There aren’t very many biopics I’d like to see made, but I just found a character who’d be perfect for one: larger than life, incredibly talented and successful, flamboyant, and yet with a touch of humor, even irony, about himself.
I’m talking (if you haven’t guessed) about Mr. John, one of the glitterati among mid-century U.S. milliners. His accomplishments, in a career spanning almost 60 years, were legendary, yet today he is largely forgotten
Mr. John--John Piocelle, or John P. John as he dubbed himself--led a sophisticated, glamorous life in Hollywood and produced some of today's most sought after vintage hats. He was also noted for work, before their split in 1948, as half of the John-Frederics duo, whose most famous hat was the straw and green velvet bonnet worn by Scarlett O'Hara in Gone with the Wind. Often using pseudonyms, Mr. John designed Garbo’s hat in Mata Hari, Dietrich’s cloche in Shanghai Express, and Monroe’s headdress in Gentlemen Prefer Blondes.
Outside of films, Mr. John designed hats for everyone from Eleanor Roosevelt to Gypsy Rose Lee, from Jaqueline Onassis to Wallace Simpson. Even my mother owned a Mr.
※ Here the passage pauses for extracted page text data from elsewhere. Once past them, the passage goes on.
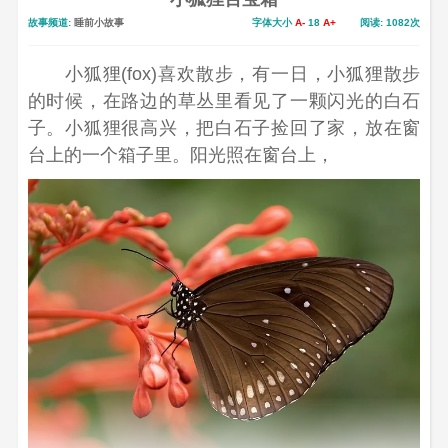
故事频道:
睡前小故事
字体大小
A-
18
A+
阅读: 1082次
小狐狸(fox)喜欢散步，有一日，小狐狸散步
的时候，在路边的草丛里看见了一颗闪光的白石
子。小狐狸很高兴，把白石子捡回了家，放在窗
台上的一个箱子里。阳光照在窗台上，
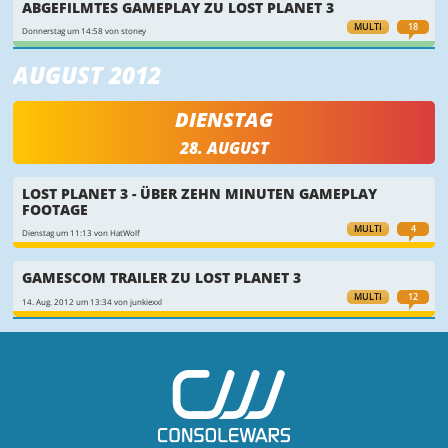
ABGEFILMTES GAMEPLAY ZU LOST PLANET 3
MULTI
18
Donnerstag um 14:58 von stoney
AUGUST 2012
DIENSTAG
28. AUGUST
LOST PLANET 3 - ÜBER ZEHN MINUTEN GAMEPLAY
FOOTAGE
MULTI
4
Dienstag um 11:13 von HatWolf
GAMESCOM TRAILER ZU LOST PLANET 3
MULTI
12
14. Aug. 2012 um 13:34 von junkiexxl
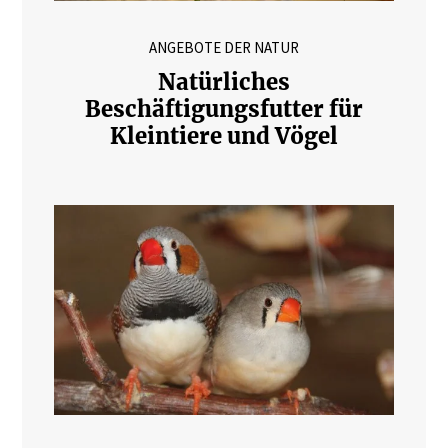
ANGEBOTE DER NATUR
Natürliches
Beschäftigungsfutter für
Kleintiere und Vögel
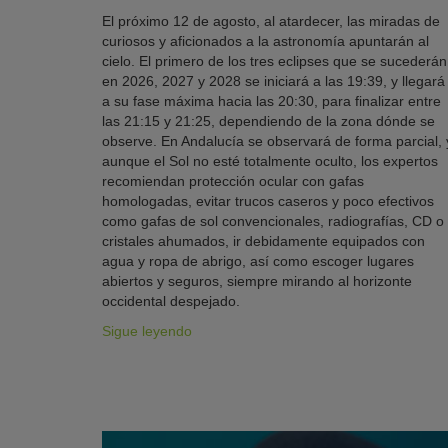
El próximo 12 de agosto, al atardecer, las miradas de
curiosos y aficionados a la astronomía apuntarán al
cielo. El primero de los tres eclipses que se sucederán
en 2026, 2027 y 2028 se iniciará a las 19:39, y llegará
a su fase máxima hacia las 20:30, para finalizar entre
las 21:15 y 21:25, dependiendo de la zona dónde se
observe. En Andalucía se observará de forma parcial, 
aunque el Sol no esté totalmente oculto, los expertos
recomiendan protección ocular con gafas
homologadas, evitar trucos caseros y poco efectivos
como gafas de sol convencionales, radiografías, CD o
cristales ahumados, ir debidamente equipados con
agua y ropa de abrigo, así como escoger lugares
abiertos y seguros, siempre mirando al horizonte
occidental despejado.
Sigue leyendo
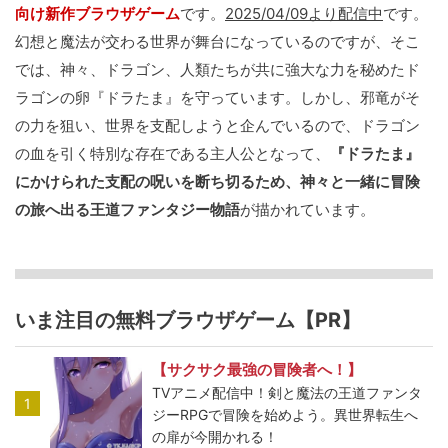
向け新作ブラウザゲーム
です。
2025/04/09より配信中
です。
幻想と魔法が交わる世界が舞台になっているのですが、そこ
では、神々、ドラゴン、人類たちが共に強大な力を秘めたド
ラゴンの卵『ドラたま』を守っています。しかし、邪竜がそ
の力を狙い、世界を支配しようと企んでいるので、ドラゴン
の血を引く特別な存在である主人公となって、
『ドラたま』
にかけられた支配の呪いを断ち切るため、神々と一緒に冒険
の旅へ出る王道ファンタジー物語
が描かれています。
いま注目の無料ブラウザゲーム【PR】
【サクサク最強の冒険者へ！】
TVアニメ配信中！剣と魔法の王道ファンタ
1
ジーRPGで冒険を始めよう。異世界転生へ
の扉が今開かれる！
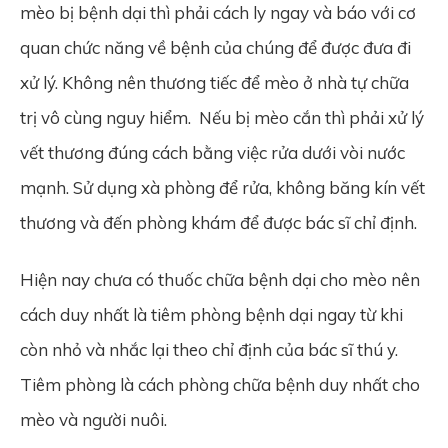
mèo bị bệnh dại thì phải cách ly ngay và báo với cơ
quan chức năng về bệnh của chúng để được đưa đi
xử lý. Không nên thương tiếc để mèo ở nhà tự chữa
trị vô cùng nguy hiểm. Nếu bị mèo cắn thì phải xử lý
vết thương đúng cách bằng việc rửa dưới vòi nước
mạnh. Sử dụng xà phòng để rửa, không băng kín vết
thương và đến phòng khám để được bác sĩ chỉ định.
Hiện nay chưa có thuốc chữa bệnh dại cho mèo nên
cách duy nhất là tiêm phòng bệnh dại ngay từ khi
còn nhỏ và nhắc lại theo chỉ định của bác sĩ thú y.
Tiêm phòng là cách phòng chữa bệnh duy nhất cho
mèo và người nuôi.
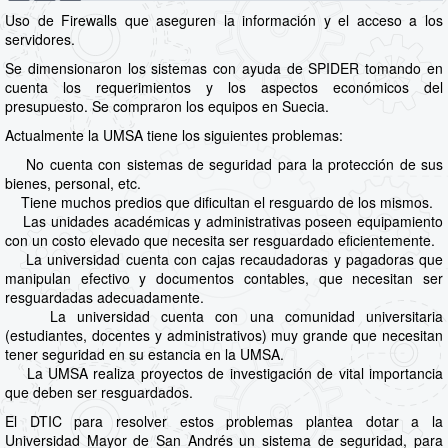
Uso de Firewalls que aseguren la información y el acceso a los
servidores.
Se dimensionaron los sistemas con ayuda de SPIDER tomando en
cuenta los requerimientos y los aspectos económicos del
presupuesto. Se compraron los equipos en Suecia.
Actualmente la UMSA tiene los siguientes problemas:
No cuenta con sistemas de seguridad para la protección de sus
bienes, personal, etc.
Tiene muchos predios que dificultan el resguardo de los mismos.
Las unidades académicas y administrativas poseen equipamiento
con un costo elevado que necesita ser resguardado eficientemente.
La universidad cuenta con cajas recaudadoras y pagadoras que
manipulan efectivo y documentos contables, que necesitan ser
resguardadas adecuadamente.
La universidad cuenta con una comunidad universitaria
(estudiantes, docentes y administrativos) muy grande que necesitan
tener seguridad en su estancia en la UMSA.
La UMSA realiza proyectos de investigación de vital importancia
que deben ser resguardados.
El DTIC para resolver estos problemas plantea dotar a la
Universidad Mayor de San Andrés un sistema de seguridad, para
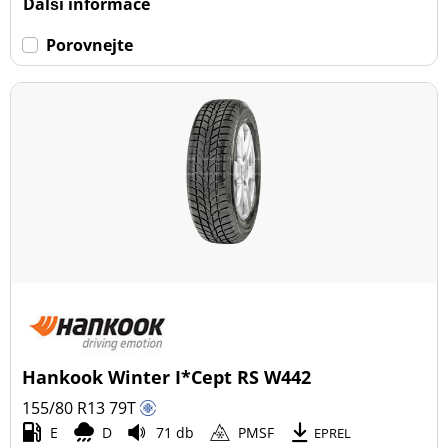
Další informace
Porovnejte
Hankook Winter I*Cept RS W442
155/80 R13
79
T
E
D
71 db
PMSF
EPREL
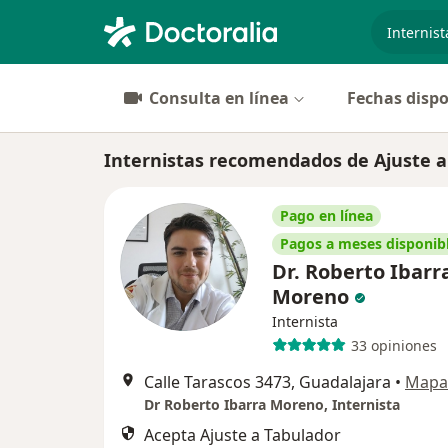
especiali
Consulta en línea
Fechas dispo
Internistas recomendados de Ajuste a
Pago en línea
Pagos a meses disponib
Dr. Roberto Ibarr
Moreno
Internista
33 opiniones
Calle Tarascos 3473, Guadalajara
•
Mapa
Dr Roberto Ibarra Moreno, Internista
Acepta Ajuste a Tabulador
John hat, one with a bobbing flower similar to the one in my Etsy shop (pictured above), which she assures me was considered quite fashionable. His hats often showed his sense of humor—a bannana hat with a zipper, a hat for an elephant at the Republican National Convention, an Eiffel tower hat, an airplane hat.
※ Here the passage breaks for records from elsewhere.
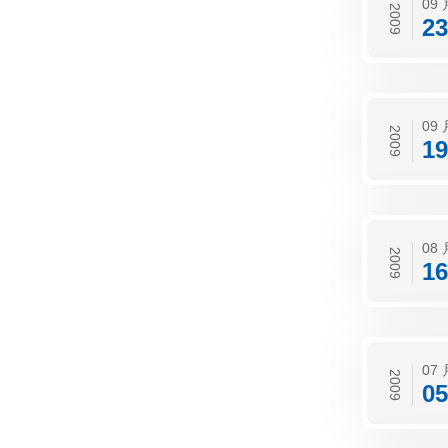
09 
2009
23
09 
2009
19
08 
2009
16
07 
2009
05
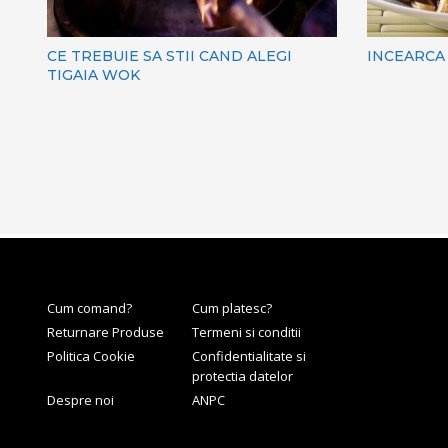
CE TREBUIE SA STII CAND ALEGI
INCEARCA
TIGAIA WOK
Cum comand?
Cum platesc?
Returnare Produse
Termeni si conditii
Politica Cookie
Confidentialitate si
protectia datelor
Despre noi
ANPC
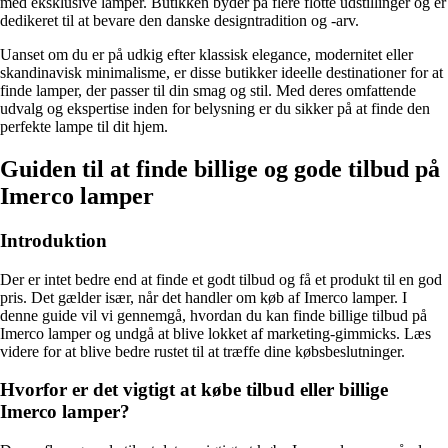
med eksklusive lamper. Butikken byder på flere flotte udstillinger og er
dedikeret til at bevare den danske designtradition og -arv.
Uanset om du er på udkig efter klassisk elegance, modernitet eller
skandinavisk minimalisme, er disse butikker ideelle destinationer for at
finde lamper, der passer til din smag og stil. Med deres omfattende
udvalg og ekspertise inden for belysning er du sikker på at finde den
perfekte lampe til dit hjem.
Guiden til at finde billige og gode tilbud på
Imerco lamper
Introduktion
Der er intet bedre end at finde et godt tilbud og få et produkt til en god
pris. Det gælder især, når det handler om køb af Imerco lamper. I
denne guide vil vi gennemgå, hvordan du kan finde billige tilbud på
Imerco lamper og undgå at blive lokket af marketing-gimmicks. Læs
videre for at blive bedre rustet til at træffe dine købsbeslutninger.
Hvorfor er det vigtigt at købe tilbud eller billige
Imerco lamper?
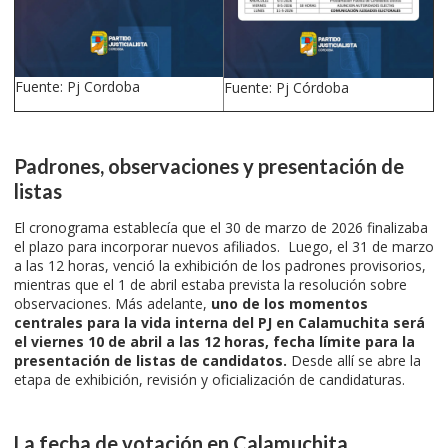
Fuente: Pj Cordoba
Fuente: Pj Córdoba
Padrones, observaciones y presentación de
listas
El cronograma establecía que el 30 de marzo de 2026 finalizaba
el plazo para incorporar nuevos afiliados. Luego, el 31 de marzo
a las 12 horas, venció la exhibición de los padrones provisorios,
mientras que el 1 de abril estaba prevista la resolución sobre
observaciones. Más adelante,
uno de los momentos
centrales para la vida interna del PJ en Calamuchita será
el viernes 10 de abril a las 12 horas, fecha límite para la
presentación de listas de candidatos.
Desde allí se abre la
etapa de exhibición, revisión y oficialización de candidaturas.
La fecha de votación en Calamuchita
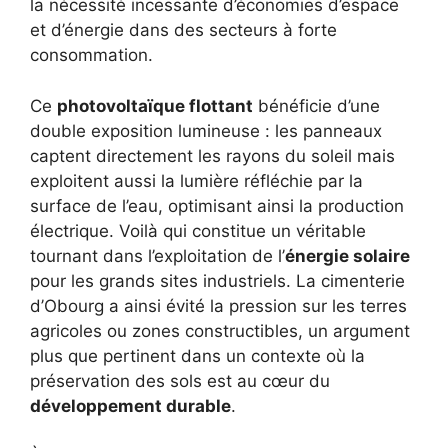
la nécessité incessante d’économies d’espace
et d’énergie dans des secteurs à forte
consommation.
Ce
photovoltaïque flottant
bénéficie d’une
double exposition lumineuse : les panneaux
captent directement les rayons du soleil mais
exploitent aussi la lumière réfléchie par la
surface de l’eau, optimisant ainsi la production
électrique. Voilà qui constitue un véritable
tournant dans l’exploitation de l’
énergie solaire
pour les grands sites industriels. La cimenterie
d’Obourg a ainsi évité la pression sur les terres
agricoles ou zones constructibles, un argument
plus que pertinent dans un contexte où la
préservation des sols est au cœur du
développement durable
.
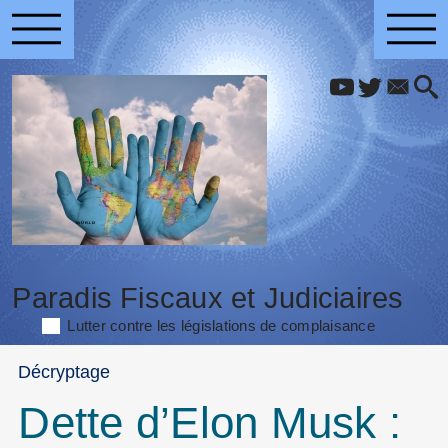
Paradis Fiscaux et Judiciaires
Lutter contre les législations de complaisance
Décryptage
Dette d’Elon Musk :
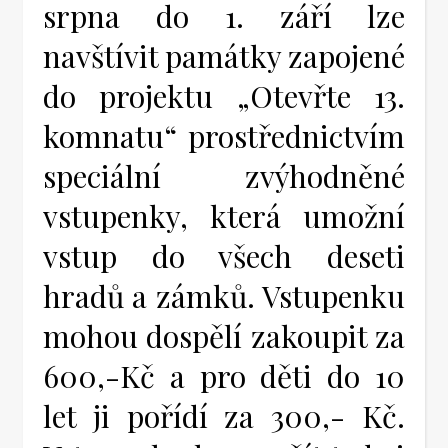
srpna do 1. září lze
navštívit památky zapojené
do projektu „Otevřte 13.
komnatu“ prostřednictvím
speciální zvýhodněné
vstupenky, která umožní
vstup do všech deseti
hradů a zámků. Vstupenku
mohou dospělí zakoupit za
600,-Kč a pro děti do 10
let ji pořídí za 300,- Kč.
This sounds like enough for a great movie, but his personal life was equally flamboyant. His Central Park West apartment had a white and gold décor he described as “Louis Unrecognisable” and had free-roaming macaws, cockatoos, and parrots. Once he visited a friend wearing a floor-length gold cape and with a bird on his shoulder.
Despite all this flash and glamour, Mr. John was known primarily for his flattering, wearable hats. Even with the bobbing flower, my mother said she always felt great in her Mr. John.
Now for casting that biopic: I'm thinking maybe Robert Downey Jr?
Much of this information came from a fascinating article by Drake Stutesman.